Den dritten und letzten Band der Lombarden-Saga von Petra Schier habe ich mit Spannung erwartet und wurde nicht enttäuscht.
Aleydis, die seit ca. zehn Monaten verwitwet ist und seitdem, als Alleinerbin des Lombarden Nicolai Golatti, die Geschicke der Wechselstube leitet, hat immer wieder Probleme, die mit den dunklen Geschäften ihres verstorbenen Mannes in der Schattenwelt zusammenhängen. Nach anfänglicher Überraschung über diese andere Seite Nicolais, von der sie während ihrer kurzen Ehe nichts geahnt hatte, ist sie nach wie vor fest entschlossen, diesen Teil ihres Erbes auf keinen Fall weiter zu führen, sondern nach Möglichkeit zu zerschlagen. Aber sie kommt nicht zur Ruhe. In ihrer Wechselstube kommt es zu einem Betrugsversuch, und zu allem Überfluss werden ihre beiden Mündel Marlein und Ursel entführt. Widerwillig wendet sich Aleydis wieder an den Gewaltrichter Vinzenz van Cleve, den attraktiven aber ernsten, finsteren Mann, der jedoch regelmäßig ihr Herz aus dem Takt bringt.
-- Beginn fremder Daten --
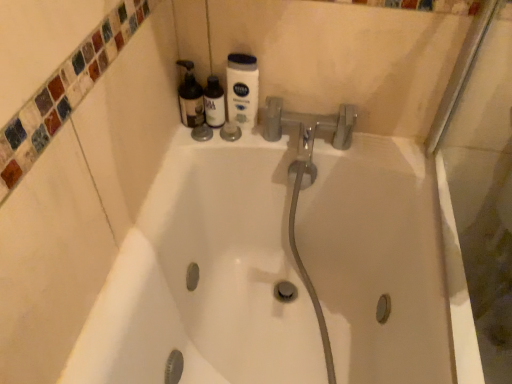 Question: From a real-world perspective, does translucent plastic bottle at upper center stand above white matte nivea lotion at upper center, marked as the 1th cleaning product in a right-to-left arrangement?

Choices:
 (A) yes
 (B) no

Answer: (B)

Question: From the image's perspective, is translucent plastic bottle at upper center over white matte nivea lotion at upper center, marked as the second cleaning product in a left-to-right arrangement?

Choices:
 (A) no
 (B) yes

Answer: (A)

Question: Is translucent plastic bottle at upper center further to the viewer compared to white matte nivea lotion at upper center, marked as the 1th cleaning product in a right-to-left arrangement?

Choices:
 (A) yes
 (B) no

Answer: (A)

Question: Is translucent plastic bottle at upper center turned away from white matte nivea lotion at upper center, marked as the second cleaning product in a left-to-right arrangement?

Choices:
 (A) yes
 (B) no

Answer: (B)

Question: Is translucent plastic bottle at upper center smaller than white matte nivea lotion at upper center, marked as the 1th cleaning product in a right-to-left arrangement?

Choices:
 (A) yes
 (B) no

Answer: (A)

Question: Is translucent plastic bottles at upper left, the first cleaning product in the left-to-right sequence, in front of or behind white matte nivea lotion at upper center, marked as the second cleaning product in a left-to-right arrangement, in the image?

Choices:
 (A) behind
 (B) front

Answer: (A)

Question: In terms of height, does translucent plastic bottles at upper left, the first cleaning product in the left-to-right sequence, look taller or shorter compared to white matte nivea lotion at upper center, marked as the second cleaning product in a left-to-right arrangement?

Choices:
 (A) short
 (B) tall

Answer: (A)

Question: From a real-world perspective, relative to white matte nivea lotion at upper center, marked as the 1th cleaning product in a right-to-left arrangement, is translucent plastic bottles at upper left, the first cleaning product in the left-to-right sequence, vertically above or below?

Choices:
 (A) below
 (B) above

Answer: (A)

Question: Considering the positions of translucent plastic bottles at upper left, marked as the 2th cleaning product in a right-to-left arrangement, and white matte nivea lotion at upper center, marked as the 1th cleaning product in a right-to-left arrangement, in the image, is translucent plastic bottles at upper left, marked as the 2th cleaning product in a right-to-left arrangement, wider or thinner than white matte nivea lotion at upper center, marked as the 1th cleaning product in a right-to-left arrangement,?

Choices:
 (A) wide
 (B) thin

Answer: (A)

Question: Choose the correct answer: Is white matte nivea lotion at upper center, marked as the second cleaning product in a left-to-right arrangement, inside translucent plastic bottles at upper left, marked as the 2th cleaning product in a right-to-left arrangement, or outside it?

Choices:
 (A) inside
 (B) outside

Answer: (B)

Question: From the image's perspective, is white matte nivea lotion at upper center, marked as the 1th cleaning product in a right-to-left arrangement, positioned above or below translucent plastic bottles at upper left, the first cleaning product in the left-to-right sequence?

Choices:
 (A) above
 (B) below

Answer: (B)

Question: Looking at their shapes, would you say white matte nivea lotion at upper center, marked as the second cleaning product in a left-to-right arrangement, is wider or thinner than translucent plastic bottles at upper left, marked as the 2th cleaning product in a right-to-left arrangement?

Choices:
 (A) wide
 (B) thin

Answer: (B)

Question: Would you say white matte nivea lotion at upper center, marked as the second cleaning product in a left-to-right arrangement, is to the left or to the right of translucent plastic bottles at upper left, marked as the 2th cleaning product in a right-to-left arrangement, in the picture?

Choices:
 (A) left
 (B) right

Answer: (B)

Question: From the image's perspective, is translucent plastic bottles at upper left, marked as the 2th cleaning product in a right-to-left arrangement, located above or below translucent plastic bottle at upper center?

Choices:
 (A) below
 (B) above

Answer: (B)

Question: Does point (181, 100) appear closer or farther from the camera than point (222, 112)?

Choices:
 (A) farther
 (B) closer

Answer: (B) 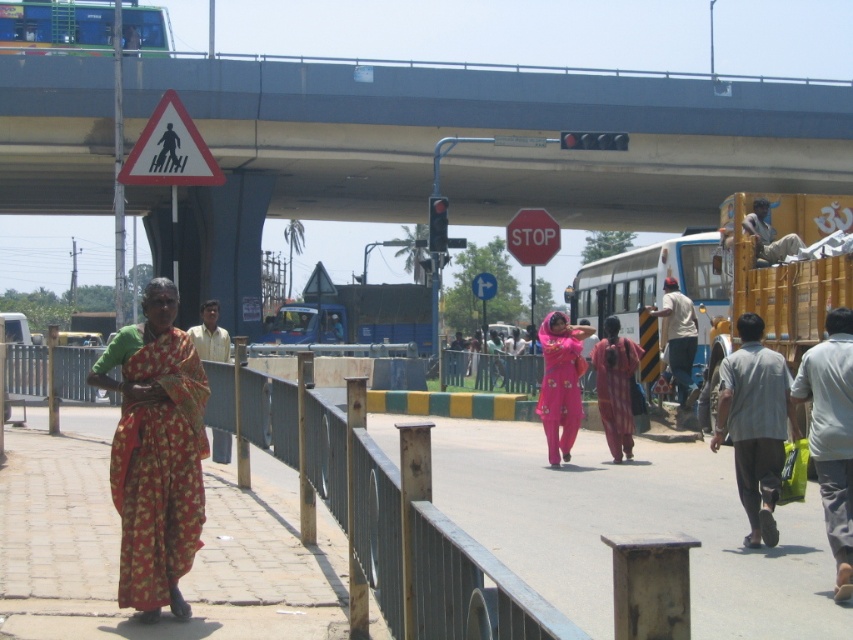 Question: Does white matte school bus at center appear over white triangular pedestrian sign at upper left?

Choices:
 (A) yes
 (B) no

Answer: (B)

Question: Is white matte school bus at center bigger than pink fabric saree at center?

Choices:
 (A) no
 (B) yes

Answer: (B)

Question: Which object is positioned farthest from the light beige shirt at center?

Choices:
 (A) gray cotton shirt at right
 (B) white matte school bus at center

Answer: (A)

Question: Among these objects, which one is farthest from the camera?

Choices:
 (A) white triangular pedestrian sign at upper left
 (B) concrete bridge at upper center
 (C) light beige shirt at center

Answer: (B)

Question: Does concrete bridge at upper center appear on the left side of red matte stop sign at center?

Choices:
 (A) no
 (B) yes

Answer: (B)

Question: Estimate the real-world distances between objects in this image. Which object is closer to the light gray cotton shirt at lower right?

Choices:
 (A) blue plastic arrow at center
 (B) concrete bridge at upper center

Answer: (A) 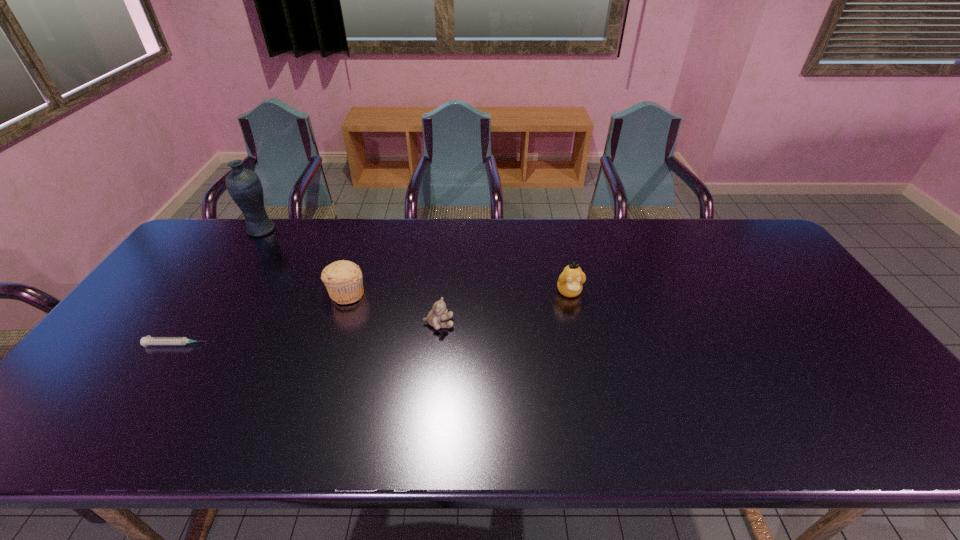 I want to click on free spot located 0.160m on the front of the third object from left to right, so click(x=327, y=352).

Image resolution: width=960 pixels, height=540 pixels. Find the location of `free spot located 0.390m on the face of the fourth object from left to right`. free spot located 0.390m on the face of the fourth object from left to right is located at coordinates (596, 323).

Locate an element on the screen. The image size is (960, 540). free point located at the needle end of the syringe is located at coordinates (x=271, y=345).

What are the coordinates of `object that is at the far edge` in the screenshot? It's located at (244, 186).

In order to click on vase that is positioned at the left edge in this screenshot , I will do `click(244, 186)`.

Locate an element on the screen. The image size is (960, 540). syringe that is at the left edge is located at coordinates 148,340.

At what (x,y) coordinates should I click in order to perform the action: click on object at the far left corner. Please return your answer as a coordinate pair (x, y). Looking at the image, I should click on (244, 186).

In order to click on free space at the far edge of the desktop in this screenshot , I will do `click(505, 238)`.

This screenshot has height=540, width=960. Identify the location of vacant space at the near edge. (590, 413).

You are a GUI agent. You are given a task and a screenshot of the screen. Output one action in this format:
    pyautogui.click(x=<x>, y=<y>)
    Task: Click on the vacant region at the far right corner of the desktop
    
    Given the screenshot: What is the action you would take?
    pyautogui.click(x=723, y=242) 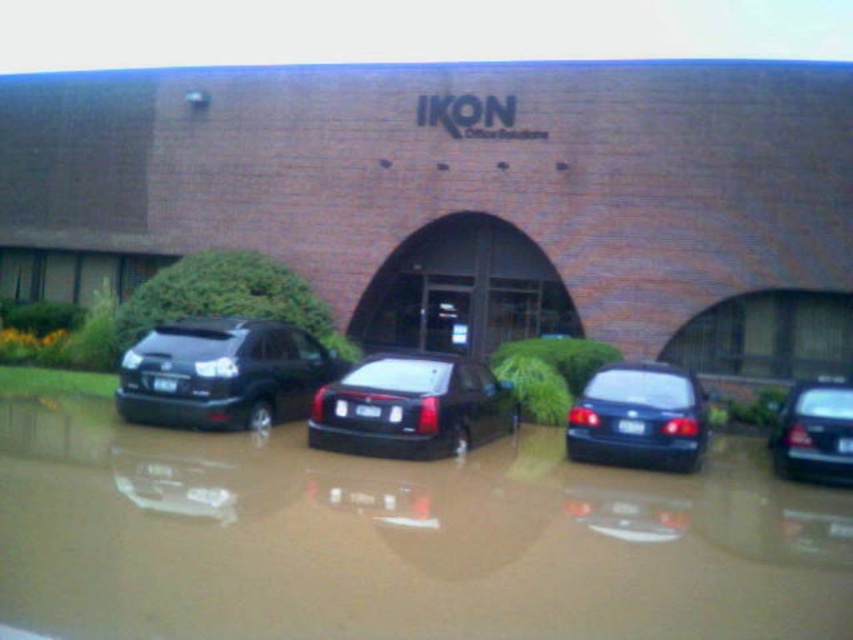 You are standing in the flooded parking lot in front of the IKON Office Solutions building. You see two points marked in the image. The first point is at coordinates point (192,422) and the second is at point (788,403). Which point is closer to you?

Point (192,422) is closer to the viewer than point (788,403).

You are a tow truck driver trying to rescue vehicles from the flooded parking lot. You see the matte black suv at left and the shiny black sedan at right. Which vehicle should you tow first if you want to start with the one closer to the entrance of IKON Office Solutions?

The shiny black sedan at right is closer to the entrance of IKON Office Solutions because the matte black suv at left is positioned on the left side of it, meaning the sedan is nearer to the entrance.

You are a tow truck operator assessing the flooded parking lot. You need to tow both the glossy black sedan at center and the shiny black sedan at right. Which vehicle should you tow first if you want to tow the larger one first?

The glossy black sedan at center is larger in size than the shiny black sedan at right, so you should tow the glossy black sedan at center first. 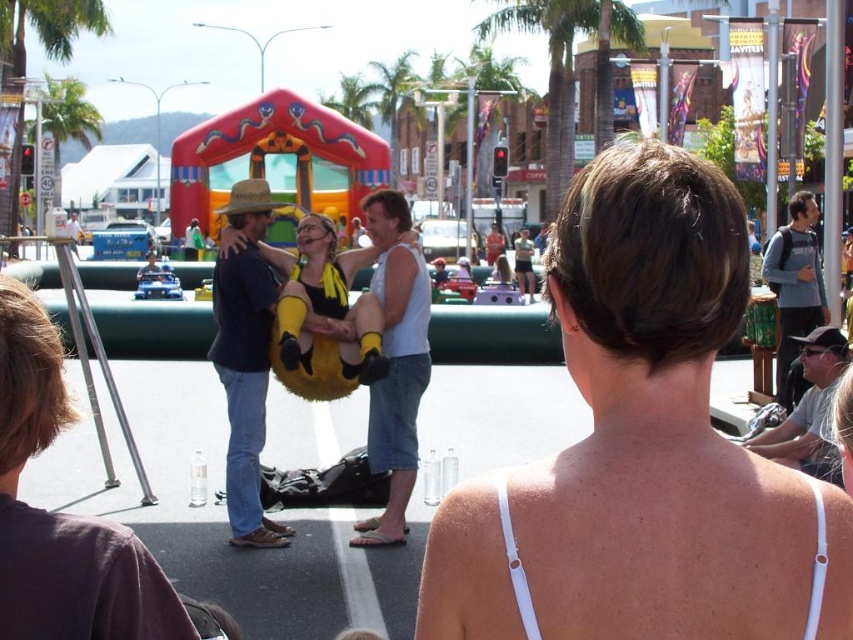 Question: Which point is farther to the camera?

Choices:
 (A) 311,314
 (B) 799,324

Answer: (B)

Question: In this image, where is matte black shirt at center located relative to yellow fuzzy costume at center?

Choices:
 (A) above
 (B) below

Answer: (B)

Question: Observing the image, what is the correct spatial positioning of white fabric bikini top at upper center in reference to yellow fuzzy costume at center?

Choices:
 (A) below
 (B) above

Answer: (A)

Question: Which of the following is the closest to the observer?

Choices:
 (A) white fabric bikini top at upper center
 (B) yellow fuzzy costume at center
 (C) gray cotton hoodie at upper right

Answer: (A)

Question: Observing the image, what is the correct spatial positioning of matte black shirt at center in reference to white tank top at center?

Choices:
 (A) below
 (B) above

Answer: (B)

Question: Which object is positioned farthest from the matte black shirt at center?

Choices:
 (A) yellow fuzzy costume at center
 (B) gray cotton hoodie at upper right
 (C) gray fabric cap at right

Answer: (B) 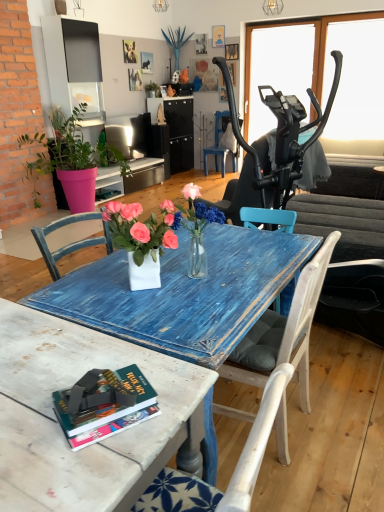 Locate an element on the screen. This screenshot has height=512, width=384. blank space situated above hardcover book at lower left (from a real-world perspective) is located at coordinates (110, 403). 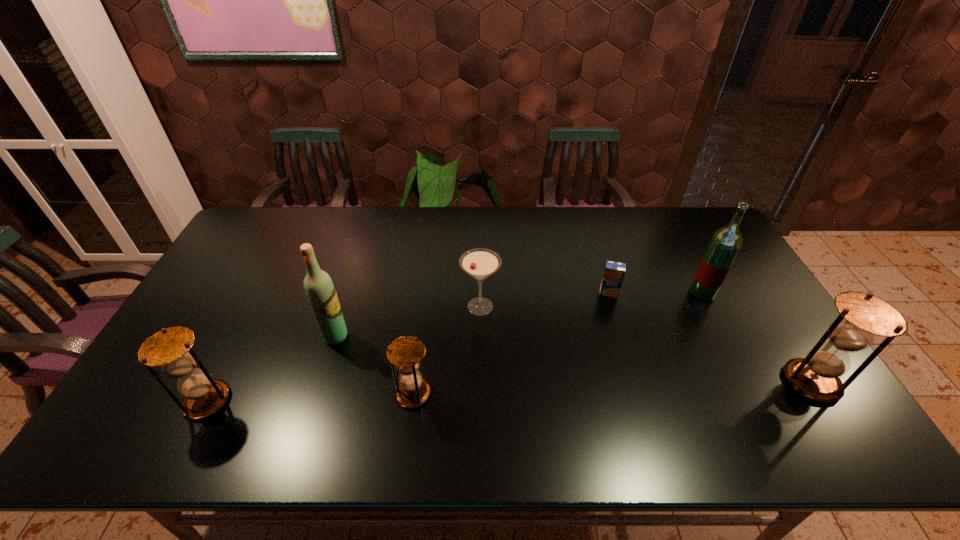 Find the location of a particular element. hourglass that is at the right edge is located at coordinates (861, 316).

This screenshot has height=540, width=960. Find the location of `liquor located at the right edge`. liquor located at the right edge is located at coordinates (725, 243).

The height and width of the screenshot is (540, 960). I want to click on object that is positioned at the near left corner, so click(170, 348).

The width and height of the screenshot is (960, 540). I want to click on object situated at the near right corner, so [861, 316].

Locate an element on the screen. The image size is (960, 540). free space at the far edge of the desktop is located at coordinates (613, 245).

This screenshot has width=960, height=540. I want to click on vacant space at the near edge of the desktop, so click(x=464, y=389).

At what (x,y) coordinates should I click in order to perform the action: click on free region at the left edge. Please return your answer as a coordinate pair (x, y). The image size is (960, 540). Looking at the image, I should click on (223, 265).

In the image, there is a desktop. At what (x,y) coordinates should I click in order to perform the action: click on free region at the far left corner. Please return your answer as a coordinate pair (x, y). This screenshot has height=540, width=960. Looking at the image, I should click on (254, 242).

I want to click on vacant space at the near left corner, so click(x=132, y=399).

You are a GUI agent. You are given a task and a screenshot of the screen. Output one action in this format:
    pyautogui.click(x=<x>, y=<y>)
    Task: Click on the free space at the far right corner of the desktop
    This screenshot has width=960, height=540.
    Given the screenshot: What is the action you would take?
    pyautogui.click(x=697, y=226)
Mit dieser Folge ging es mir wie mit den vorherigen Bänden, ich habe das Buch regelrecht durchgesuchtet. Es war aber auch zu fesselnd! Wie Aleydis ihre Probleme löst und wie es mit ihr und Vincent weitergeht, das alles ist in diesem Buch sehr lebendig und mit einem hohen Spannungslevel dargestellt. Mir ging es so, dass ich mich in Aleydis‘ Haus quasi schon fast wie zuhause fühlte. Es gibt viele Turbulenzen im Leben der jungen Witwe, und sie gerät dabei auch in ziemlich brenzlige Situationen. Glücklicherweise hat sie aber Menschen an ihrer Seite, die treu zu ihr stehen und sie verteidigen, sowohl mit Worten als auch schon mal sehr tatkräftig. Sehr genossen habe ich auch diesmal wieder die Dialoge zwischen Aleydis und Vincenz, denn da kommt es regelmäßig zu einem interessanten und zum Teil vergnüglichen Schlagabtausch. Auch die Romantik kommt nicht zu kurz; da gibt es ein paar sehr schöne Szenen in der Geschichte. Sehr gut hat mir auch gefallen, dass es einen vierbeinigen kleinen Helden gibt, den nicht nur alle in Aleydis‘ Haushalt, sondern auch ich ins Herz geschlossen habe(n). Mit diesem dritten Band hat die Lombardensaga nun ihren guten Abschluss gefunden. Aber es bleibt zuletzt ein Geheimnis. Die Erklärung der Autorin dazu finde ich schlüssig, und sie gefällt mir ausgesprochen gut. Aber wer weiß, vielleicht hat sich Petra Schier damit auch ein Türchen offen gelassen, diesen Faden irgendwann in einer anderen Geschichte weiter zu spinnen, denn es gibt von ihr ja bereits mehr historische Romane, die in Köln spielen und deren Charaktere immer mal wieder in neueren Büchern auftauchen. Ich für meinen Teil freue mich immer über ein Wiedersehen mit früheren Protagonisten.
Ein ausführliches und sehr hilfreiches Personenverzeichnis sowie eine kleine Übersichtskarte vom damaligen Köln runden das Bild ab. Es fällt mir schwer, mich nun von den lieb gewonnenen Menschen in der Kölner Glockengasse zu verabschieden, aber wie gesagt, die Hoffnung bleibt, ihnen eventuell in einem anderen Roman wieder zu begegnen.